Original Play war nominiert

Nominiert waren auch der Verein Original Play für sein wissenschaftlich nicht anerkanntes „Spielkonzept“, bei dem fremde Erwachsene mit Kindern rangeln, und der deutsche Lungenfacharzt Dieter Köhler, der Feinstaub und Stickoxide für wahrscheinlich harmlos erklärt hat.

Original Play werde „ohne wissenschaftliche Basis zum Allheilmittel für das Kind und zum ‚spirituellen Ausdrucksmittel‘ erklärt“, so die Begründung. Anstatt die These psychologisch oder pädagogisch zu untermauern, werde nur auf die „Natürlichkeit“ und die „Gnade Gottes“ verwiesen. Nach Vorwürfen rund um Kindesmissbrauch in Deutschland war der Verein schwer in die Kritik geraten. Original Play war auch in Kindergärten und Schulen in Wien aktiv. Nach den Vorwürfen wurde allen Kindergärten und Schulen empfohlen, die Kooperation mit dem Verein einzustellen.

Arzt erklärte Feinstaub für wahrscheinlich harmlos

Der dritte Nominierte für den „größten unwissenschaftlichen Unfug des Jahres“ war der deutsche Lungenfacharzt Köhler.
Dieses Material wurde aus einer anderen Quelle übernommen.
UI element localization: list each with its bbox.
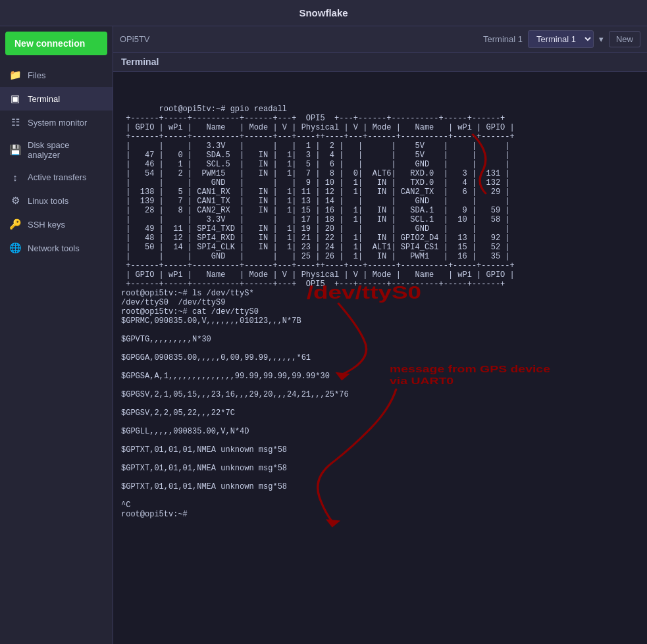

Grund ist eine Stellungnahme, in der er Feinstaub und Stickoxide für wahrscheinlich harmlos erklärte. Mit seiner Erklärung, man sehe als Lungenfacharzt niemals Feinstaubtote, stelle er die gesundheitlichen Gefahren von Luftverschmutzung „auf wissenschaftlich unhaltbare Weise als harmlos dar“, meinte die GWUP.